Exercise directions: With the line containing "двумя сим-картами (выпускается для ки" as the start and the line containing "отметил, что стоимость iPhone зависит" as the end, transcribe that span of the entries below exactly, including both.

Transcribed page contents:
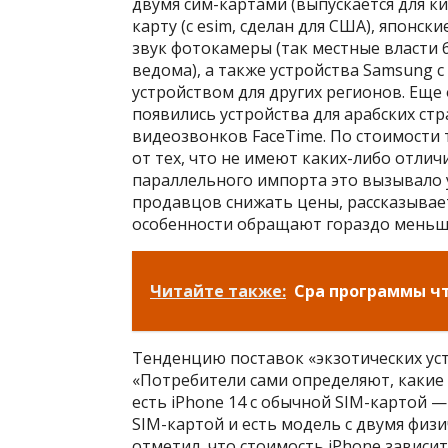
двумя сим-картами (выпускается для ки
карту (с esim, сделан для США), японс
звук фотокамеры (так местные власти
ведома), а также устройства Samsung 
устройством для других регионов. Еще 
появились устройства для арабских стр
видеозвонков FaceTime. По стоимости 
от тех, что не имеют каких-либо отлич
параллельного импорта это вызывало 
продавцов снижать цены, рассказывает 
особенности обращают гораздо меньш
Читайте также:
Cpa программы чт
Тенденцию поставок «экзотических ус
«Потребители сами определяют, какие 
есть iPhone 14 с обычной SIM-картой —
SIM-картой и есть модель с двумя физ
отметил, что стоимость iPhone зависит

* * *

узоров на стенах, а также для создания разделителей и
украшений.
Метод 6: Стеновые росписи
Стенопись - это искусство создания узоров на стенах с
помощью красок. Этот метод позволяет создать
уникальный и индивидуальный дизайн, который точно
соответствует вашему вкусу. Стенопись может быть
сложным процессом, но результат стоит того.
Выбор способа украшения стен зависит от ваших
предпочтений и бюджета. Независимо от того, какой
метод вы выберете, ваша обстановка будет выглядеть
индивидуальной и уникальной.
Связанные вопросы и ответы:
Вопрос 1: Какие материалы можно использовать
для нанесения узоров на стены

...

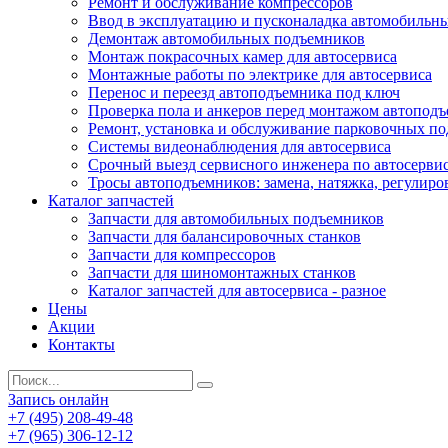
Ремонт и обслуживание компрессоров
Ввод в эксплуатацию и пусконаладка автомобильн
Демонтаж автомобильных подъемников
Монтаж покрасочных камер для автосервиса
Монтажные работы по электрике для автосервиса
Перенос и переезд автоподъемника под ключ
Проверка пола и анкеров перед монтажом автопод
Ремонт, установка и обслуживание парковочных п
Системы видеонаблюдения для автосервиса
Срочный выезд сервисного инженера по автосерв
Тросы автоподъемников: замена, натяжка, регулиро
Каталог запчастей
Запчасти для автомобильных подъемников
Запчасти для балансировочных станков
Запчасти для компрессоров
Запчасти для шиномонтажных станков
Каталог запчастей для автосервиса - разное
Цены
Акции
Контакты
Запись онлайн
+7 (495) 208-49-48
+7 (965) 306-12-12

Response to this exercise:
двумя сим-картами (выпускается для ки
карту (с esim, сделан для США), японс
звук фотокамеры (так местные власти
ведома), а также устройства Samsung 
устройством для других регионов. Еще 
появились устройства для арабских стр
видеозвонков FaceTime. По стоимости 
от тех, что не имеют каких-либо отлич
параллельного импорта это вызывало 
продавцов снижать цены, рассказывает 
особенности обращают гораздо меньш
Читайте также:
Cpa программы чт
Тенденцию поставок «экзотических ус
«Потребители сами определяют, какие 
есть iPhone 14 с обычной SIM-картой —
SIM-картой и есть модель с двумя физ
отметил, что стоимость iPhone зависит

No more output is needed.